__The input__:
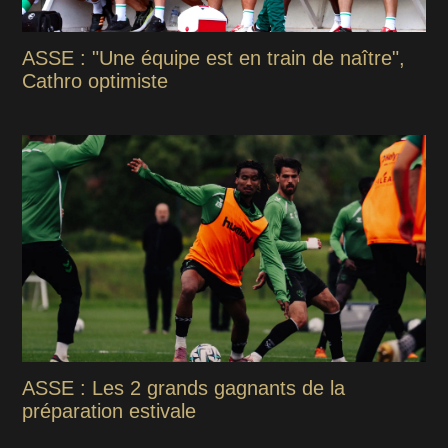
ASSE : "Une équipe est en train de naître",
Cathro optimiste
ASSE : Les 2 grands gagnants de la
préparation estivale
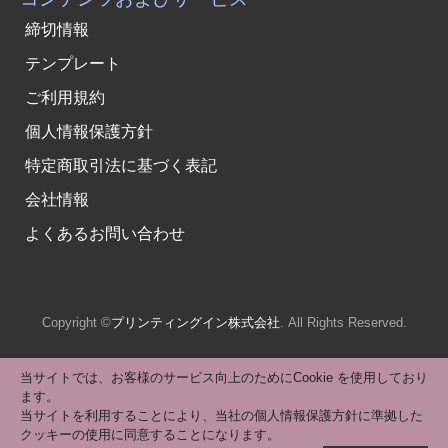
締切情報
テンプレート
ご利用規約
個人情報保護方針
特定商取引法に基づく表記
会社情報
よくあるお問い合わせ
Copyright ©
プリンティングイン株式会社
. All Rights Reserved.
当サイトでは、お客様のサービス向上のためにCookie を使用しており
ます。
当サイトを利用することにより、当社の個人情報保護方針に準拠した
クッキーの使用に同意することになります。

--

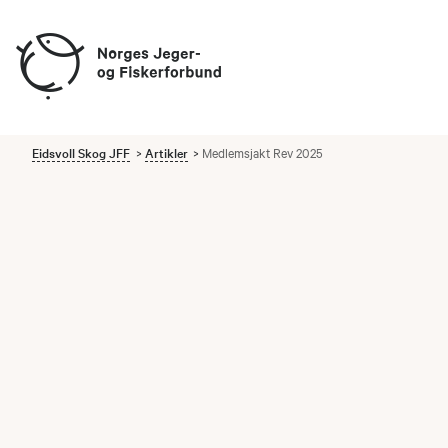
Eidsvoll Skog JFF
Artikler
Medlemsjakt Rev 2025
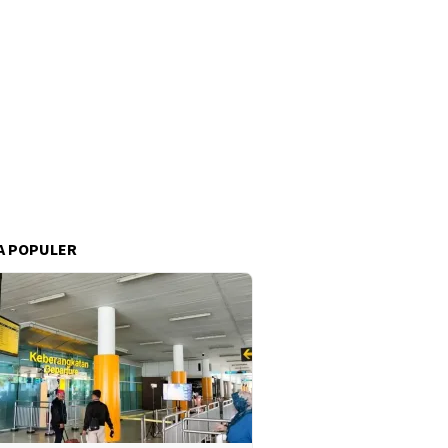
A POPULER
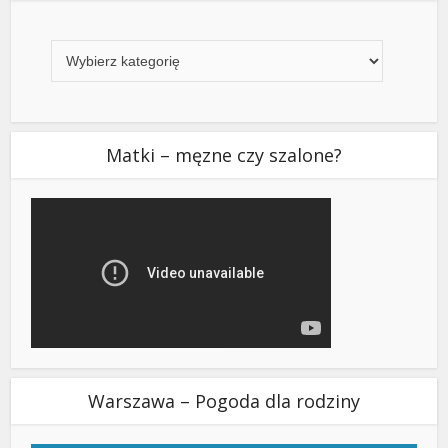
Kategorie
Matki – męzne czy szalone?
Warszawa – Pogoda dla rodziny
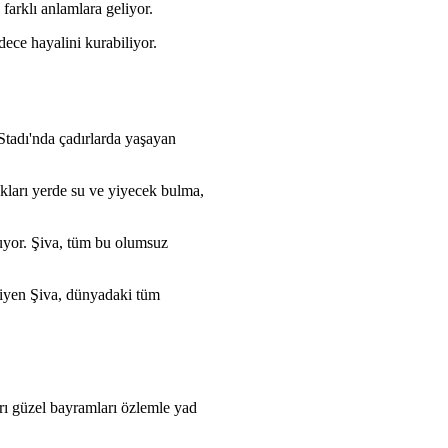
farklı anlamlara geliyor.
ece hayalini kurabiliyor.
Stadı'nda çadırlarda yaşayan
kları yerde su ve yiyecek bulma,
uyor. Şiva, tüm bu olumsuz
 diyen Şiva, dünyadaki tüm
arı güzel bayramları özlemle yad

__To do__:
Out of the records above, pick each line that contains the string "Şiva".

__Exercise solution__:
uyor. Şiva, tüm bu olumsuz
 diyen Şiva, dünyadaki tüm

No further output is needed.